- WHAT THE EXERCISE ASKS: When you reach the records below, output every one exactly as written but leave out any pictures.

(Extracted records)
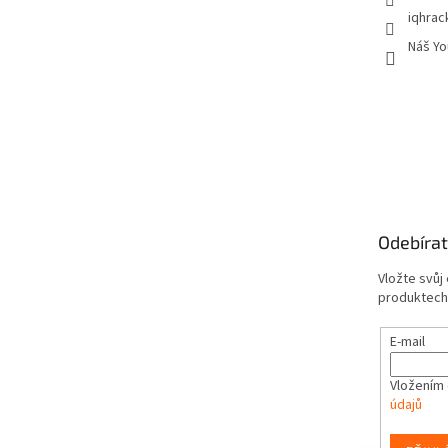
iqhrac
Náš Yo
Odebírat
Vložte svůj
produktech
E-mail
Vložením 
údajů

- EXPECTED OUTPUT:
iqhrac
Náš Yo
Odebírat
Vložte svůj
produktech
E-mail
Vložením 
údajů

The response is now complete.